◆ Assigned task
Omit the pictures, then write out every entry exactly as it reads.

(Dataset records)
---------------

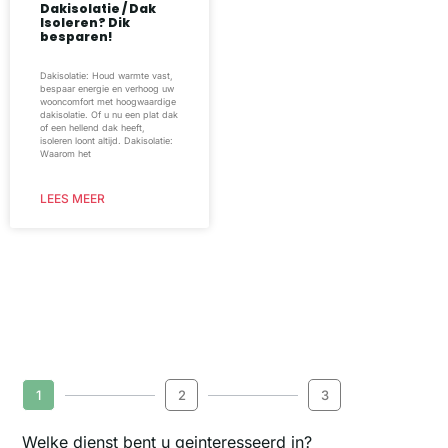
Dakisolatie / Dak
Isoleren? Dik
besparen!
Dakisolatie: Houd warmte vast,
bespaar energie en verhoog uw
wooncomfort met hoogwaardige
dakisolatie. Of u nu een plat dak
of een hellend dak heeft,
isoleren loont altijd. Dakisolatie:
Waarom het
LEES MEER
1
2
3
Welke dienst bent u geinteresseerd in?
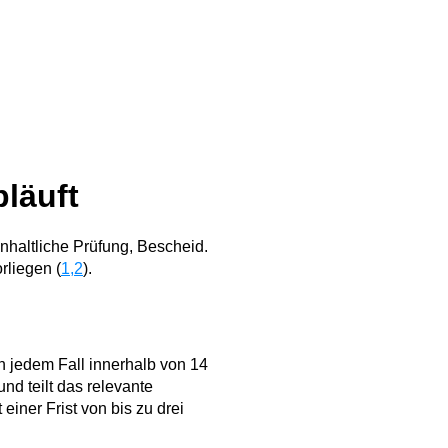
bläuft
inhaltliche Prüfung, Bescheid.
rliegen (
1,2
).
in jedem Fall innerhalb von 14
nd teilt das relevante
iner Frist von bis zu drei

---------------

◆ Response area
Dakisolatie / Dak
Isoleren? Dik
besparen!
Dakisolatie: Houd warmte vast,
bespaar energie en verhoog uw
wooncomfort met hoogwaardige
dakisolatie. Of u nu een plat dak
of een hellend dak heeft,
isoleren loont altijd. Dakisolatie:
Waarom het
LEES MEER
1
2
3
Welke dienst bent u geinteresseerd in?
bläuft
inhaltliche Prüfung, Bescheid.
rliegen (
1,2
).
in jedem Fall innerhalb von 14
nd teilt das relevante
iner Frist von bis zu drei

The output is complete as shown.